Long, long ago, in this very country, if you wanted to try out several different ski resorts throughout your winter, you could simply buy day tickets at that mountain. Visiting a resort for four days, but have no intention of visiting more throughout the season? Purchase four day passes. Looking to go on vacation in Colorado and want to check out Winter Park, Copper Mountain, Vail, and Aspen? Purchase a lift ticket for each of those mountains. Sure, if you lived near a resort and intended to ski there a ton, it made sense to purchase a season pass, but, otherwise, lift tickets were generally the day.
Now, however, with lift tickets rising more and more every season, reaching over $200 at some mountains, its become incredibly non-cost effective to purchase simple day passes. Instead, mega passes are generally the way to make your ski season happen, and visiting multiple resorts that don’t sit on the same season passes is impossible for many. You may be reading this and thinking “I already know all of this, why is any of this significant?” Well, it’s entirely possible that you still believe lift tickets are the dominant forms of mountain access in this country. If that’s your belief, well, I hate to tell you this, but you’re wrong.
According to Aspen Daily News, season pass holders have been the dominant form of mountain access since 2019-20 season. In that year, 45.5% of visits were by season pass holders, while only 43.5% were made up by single day passes. Since then, it’s only gotten more severe, with last season seeing season passes representing 51.9% of visits and lift tickets representing only 37.3% of visits (the remaining percentage is represented by employee passes and complimentary tickets).
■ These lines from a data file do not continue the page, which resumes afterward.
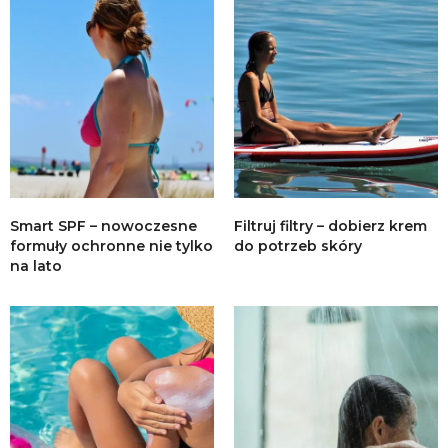
Smart SPF – nowoczesne
Filtruj filtry – dobierz krem
formuły ochronne nie tylko
do potrzeb skóry
na lato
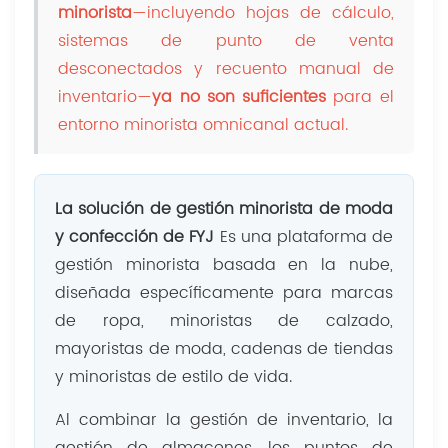
minorista
—incluyendo hojas de cálculo,
sistemas de punto de venta
desconectados y recuento manual de
inventario—
ya no son suficientes
para el
entorno minorista omnicanal actual.
La solución de gestión minorista de moda
y confección de FYJ
Es una plataforma de
gestión minorista basada en la nube,
diseñada específicamente para marcas
de ropa, minoristas de calzado,
mayoristas de moda, cadenas de tiendas
y minoristas de estilo de vida.
Al combinar la gestión de inventario, la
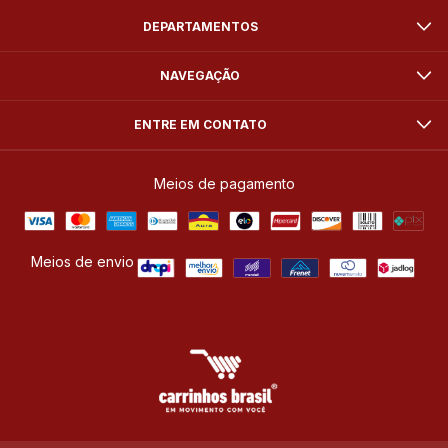
DEPARTAMENTOS
NAVEGAÇÃO
ENTRE EM CONTATO
Meios de pagamento
Meios de envio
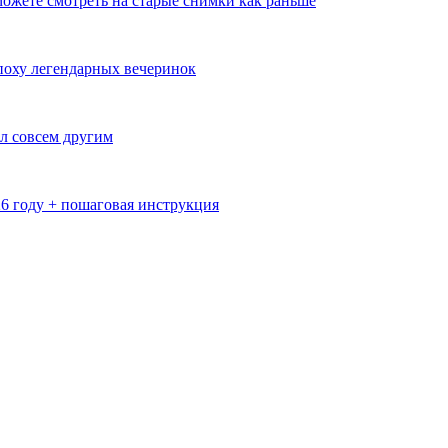
ожете смотреть на старые снимки как раньше
эпоху легендарных вечеринок
л совсем другим
26 году + пошаговая инструкция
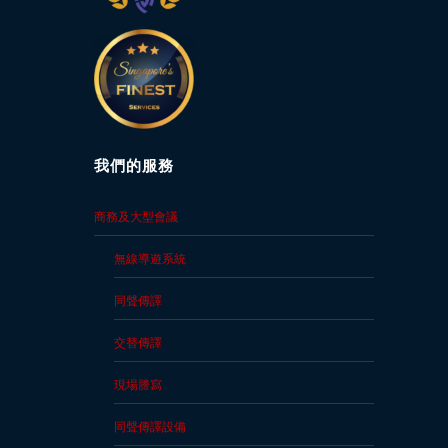
我們的服務
商務及大型會議
無線導遊系統
同聲傳譯
交替傳譯
現場謄寫
同聲傳譯設備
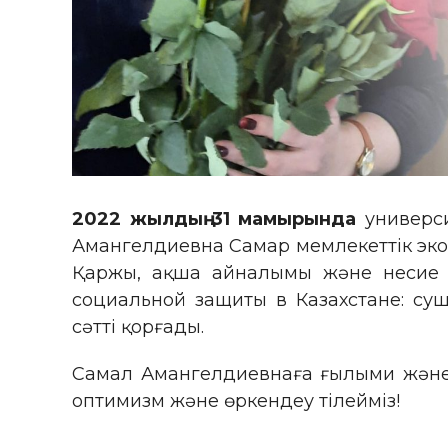
20
22
жылдың
31 мамырында
универси
Амангелдиевна Самар мемлекеттік эконо
Қаржы, ақша айналымы және несие
социальной защиты в Казахстане: су
сәтті қорғады.
Самал Амангелдиевнаға ғылыми және к
оптимизм және өркендеу тілейміз!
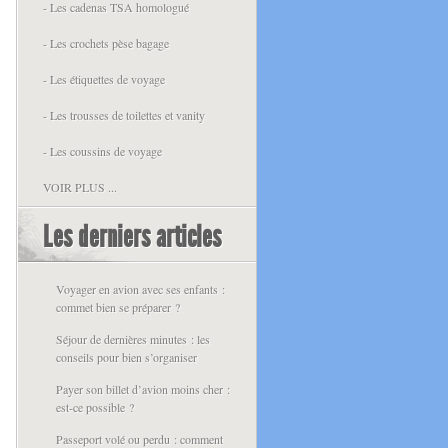
- Les cadenas TSA homologué
- Les crochets pèse bagage
- Les étiquettes de voyage
- Les trousses de toilettes et vanity
- Les coussins de voyage
VOIR PLUS ...
Les derniers articles
Voyager en avion avec ses enfants :
commet bien se préparer ?
Séjour de dernières minutes : les
conseils pour bien s’organiser
Payer son billet d’avion moins cher :
est-ce possible ?
Passeport volé ou perdu : comment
So why, exactly, is this the trend? The most obvious reason is, of course, prices and access. The day prices for many mountains are so high that skiing only five or six days can completely pay off a season pass, depending on the resort and pass. Incentives for short term visitors of mountains to purchase passes also exist, driving the changing trend even further.
On top of those factors is the reach that major companies have over the ski industry int he United States. The major passes featured in the pass war, the Ikon Pass and the Epic Pass, provide access to a combined 92 resorts across the world, with Ikon providing access to 51 and Epic providing access to 41. The Indy Pass, a rapidly growing ski pass that provides two days of access to 110 resorts across the world, is also a part of the change. Finally, some mountains have begun limiting day-pass sales, meaning, in some areas, the only way to really guarantee a day of skiing is by purchasing a season pass.
There are plenty of resorts that still sell more local day passes than season passes, and local season passes are still more common than the major group season passes at some resorts, but the trend of season passes representing significantly more visits than lift tickets is continuing to grow, and, according to Aspen Daily News, the 2022-23 season is set to be no different.
I have very mixed reviews on this matter. First of all, I love having a large pass. Personally, I go with the Ikon Pass every year, as it gives me access to several mountains near Denver and I’m a big fan of all of them. However, I would say it makes it quite difficult to get into skiing as a newby. Skiing is expensive, and with day prices reaching over $200 on top of the prices for rental gear and transportation, someone who’s never hit the slopes before could very easily be scared away by the intense costs. I would love to see as many people having access to this sport as possible, but it doesn’t really seem like that will be the case any time soon.